First, let's start with the case where $f$ is assumed to be continuous. Then, we can say the following. I will write $g(x)=x^2-x+1$.

  1. $f(1)=1$
  2. $f$ is strictly increasing over $x\ge1/2$.
  3. $x\le f(x)\le g(x)$ for all $x$.
  4. $f(x)=f(1-x)$ for all $x$.
  5. $f^\prime(1)=1$.

The first property is noted in the question, and does not require continuity. If $f(1)=a$ then we have $f(a)=f(f(1))=g(1)=1$. So, $g(a)=f(f(a))=a$ and, the only fixed point of $g$ is $a=1$.
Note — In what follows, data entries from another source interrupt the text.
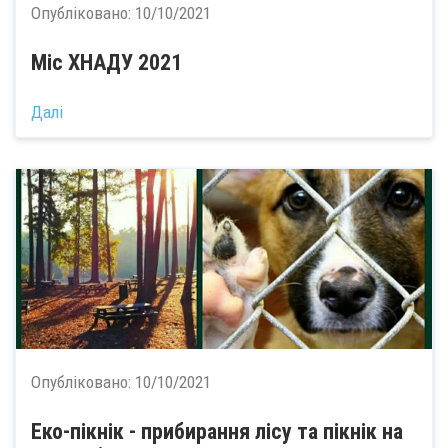
Опубліковано:
10/10/2021
Міс ХНАДУ 2021
Далі
Опубліковано:
10/10/2021
Еко-пікнік - прибирання лісу та пікнік на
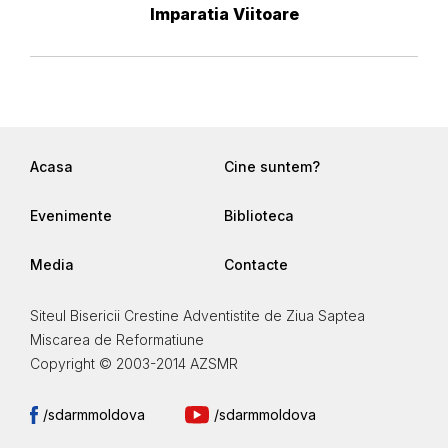
Imparatia Viitoare
Acasa
Cine suntem?
Evenimente
Biblioteca
Media
Contacte
Siteul Bisericii Crestine Adventistite de Ziua Saptea
Miscarea de Reformatiune
Copyright © 2003-2014 AZSMR
/sdarmmoldova
/sdarmmoldova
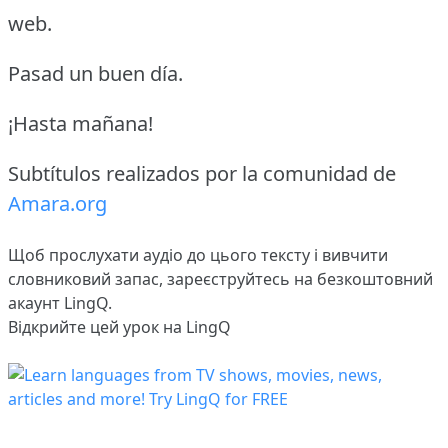
web.
Pasad un buen día.
¡Hasta mañana!
Subtítulos realizados por la comunidad de
Amara.org
Щоб прослухати аудіо до цього тексту і вивчити
словниковий запас,
зареєструйтесь
на безкоштовний
акаунт LingQ.
Відкрийте цей урок на LingQ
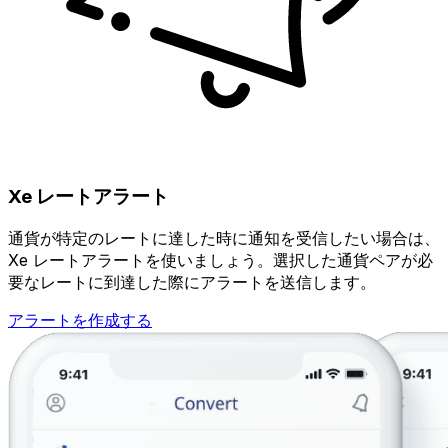
Xe レートアラート
通貨が特定のレートに達した時に通知を受信したい場合は、
Xe レートアラートを使いましょう。選択した通貨ペアが必
要なレートに到達した際にアラートを送信します。
アラートを作成する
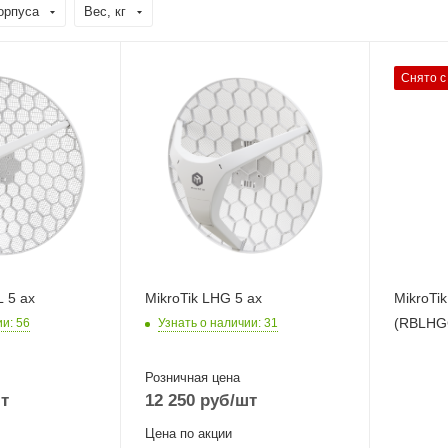
орпуса
Вес, кг
Проводные,
Проводн
Снято с
оптические
оптическ
интерфейсы
интерфе
net
1xGigabit Ethernet
1xGigabi
ы
Wi-Fi интерфейсы
Wi-Fi ин
5 ГГц
5 ГГц 80
802.11a/n/ac/ax
MIMO2x
L 5 ax
MikroTik LHG 5 ax
MikroTi
(RBLHG
ии
: 56
Узнать о наличии
: 31
Розничная цена
т
12 250
руб
/шт
Цена по акции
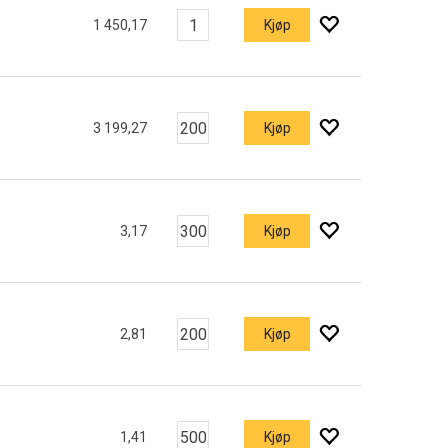
1 450,17
Kjøp
3 199,27
Kjøp
3,17
Kjøp
2,81
Kjøp
1,41
Kjøp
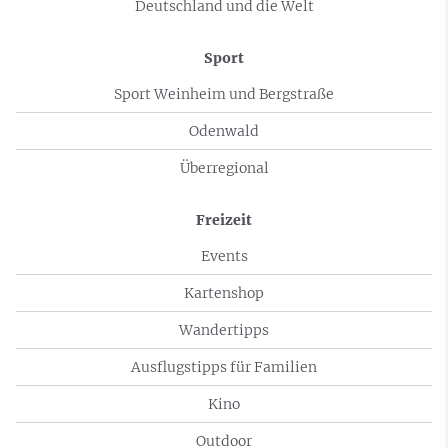
Deutschland und die Welt
Sport
Sport Weinheim und Bergstraße
Odenwald
Überregional
Freizeit
Events
Kartenshop
Wandertipps
Ausflugstipps für Familien
Kino
Outdoor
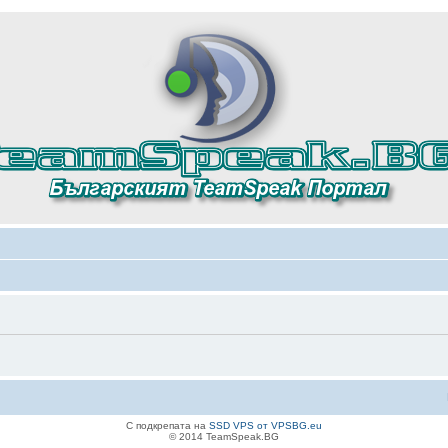
С подкрепата на
SSD VPS от VPSBG.eu
© 2014 TeamSpeak.BG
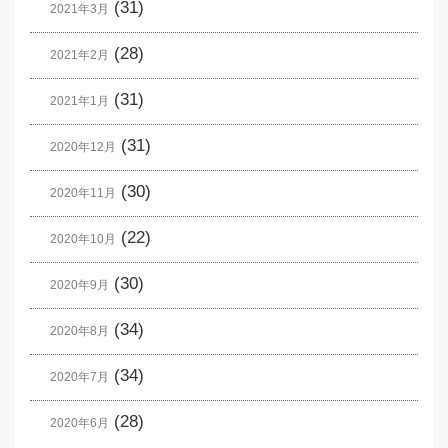
(31)
2021年3月
(28)
2021年2月
(31)
2021年1月
(31)
2020年12月
(30)
2020年11月
(22)
2020年10月
(30)
2020年9月
(34)
2020年8月
(34)
2020年7月
(28)
2020年6月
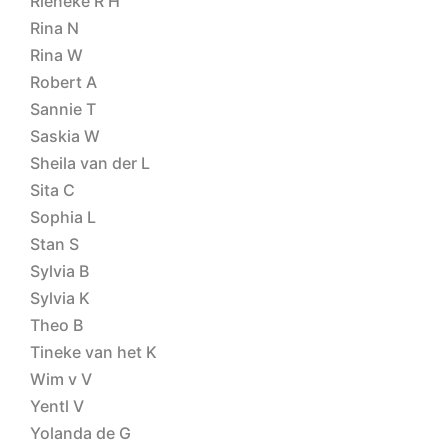
Rieneke R H
Rina N
Rina W
Robert A
Sannie T
Saskia W
Sheila van der L
Sita C
Sophia L
Stan S
Sylvia B
Sylvia K
Theo B
Tineke van het K
Wim v V
Yentl V
Yolanda de G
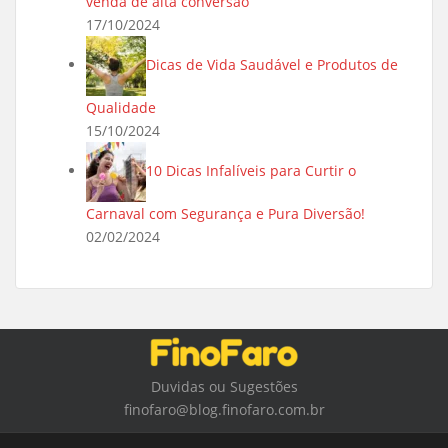
venda de alta conversão
17/10/2024
Dicas de Vida Saudável e Produtos de
Qualidade
15/10/2024
10 Dicas Infalíveis para Curtir o
Carnaval com Segurança e Pura Diversão!
02/02/2024
Duvidas ou Sugestões
finofaro@blog.finofaro.com.br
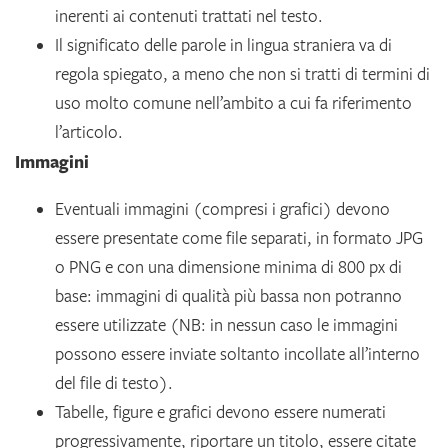
inerenti ai contenuti trattati nel testo.
Il significato delle parole in lingua straniera va di
regola spiegato, a meno che non si tratti di termini di
uso molto comune nell’ambito a cui fa riferimento
l’articolo.
Immagini
Eventuali immagini (compresi i grafici) devono
essere presentate come file separati, in formato JPG
o PNG e con una dimensione minima di 800 px di
base: immagini di qualità più bassa non potranno
essere utilizzate (NB: in nessun caso le immagini
possono essere inviate soltanto incollate all’interno
del file di testo).
Tabelle, figure e grafici devono essere numerati
progressivamente, riportare un titolo, essere citate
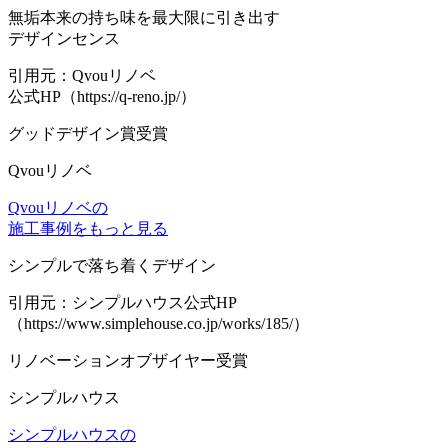
無垢本来の持ち味を最大限に引き出す
デザインセンス
引用元：Qvouリノベ
公式HP（https://q-reno.jp/）
グッドデザイン賞受賞
Qvouリノベ
Qvouリノベの
施工事例をもっと見る
シンプルで落ち着くデザイン
引用元：シンプルハウス公式HP
（https://www.simplehouse.co.jp/works/185/）
リノベーションオブザイヤー受賞
シンプルハウス
シンプルハウスの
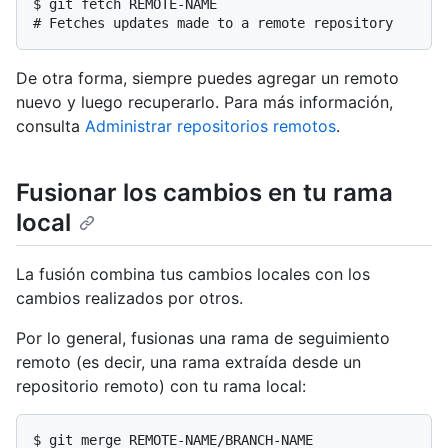
$ 
git fetch REMOTE-NAME
# 
Fetches updates made to a remote repository
De otra forma, siempre puedes agregar un remoto
nuevo y luego recuperarlo. Para más información,
consulta
Administrar repositorios remotos
.
Fusionar los cambios en tu rama
local
La fusión combina tus cambios locales con los
cambios realizados por otros.
Por lo general, fusionas una rama de seguimiento
remoto (es decir, una rama extraída desde un
repositorio remoto) con tu rama local:
$ 
git merge REMOTE-NAME/BRANCH-NAME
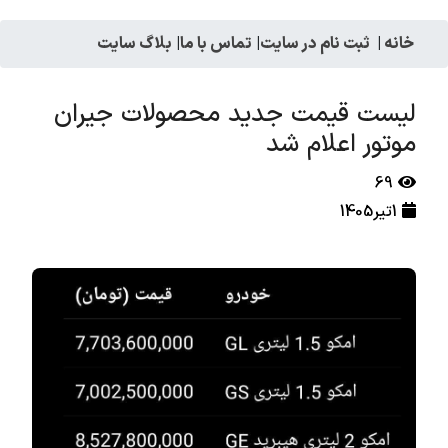
خانه
|
ثبت نام در سایت
|
تماس با ما
|
بلاگ سایت
لیست قیمت جدید محصولات جیران
موتور اعلام شد
69
1تیر1405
Next, if $a\not=b\in[1/2,\infty)$ and $f(a)=f(b)$ then, $g(a)=f(f(a))=f(f(b))=g(b)$, so $a=b$. So, $f$ is one-to-one and continuous on this range, implying that it is either strictly increasing or strictly decreasing. We can rule out the decreasing case - as noted in the question, $f(x)\ge3/4$ for $x\ge3/4$. If $f$ was decreasing over $x\ge1/2$ then, as it is bounded below, it would be bounded. So, $g(x)=f(f(x))$ would be bounded, which it isn't. This proves the second statement.

Over $x > 1$ we have $f(x)\not=x$ (otherwise, $x$ would have to be a fixed point of $g$). Then, we either have $f(x) > x$ or $f(x) < x$ for all such $x$. We can rule out the second case, as it would imply that $g(x)=f(f(x))<x$ which is false. By a similar argument, $f(x) > x$ for all $x < 1$. Also, if $f(x) > g(x)$ for any $x$, then we would have $g(x)=f(f(x))\ge f(x) > g(x)$, which is a contradiction. This proves statement 3.

As noted in the question, $f(x)=f(1-x)$ or $f(x)=1-f(1-x)$ for all $x$. In particular, for $x < 1/2$, we can use the inequality $f(1-x) > f(1/2)\ge1/2$ to see that $f(1-x) > 1 - f(1-x)$. So, by continuity we either have $f(x)=f(1-x)$ for all $x\le 1/2$ or $f(x)=1-f(1-x)$ for all such $x$. We can rule out the second case, as it implies that $f(x) < 1/2$ for all $x < 1/2$, which would give the contradiction $g(x)=f(f(x))<1/2$. We have proved statement 4 for all $x\le 1/2$. For $x\ge1/2$ we can replace $x$ by $1-x$ to prove the statement.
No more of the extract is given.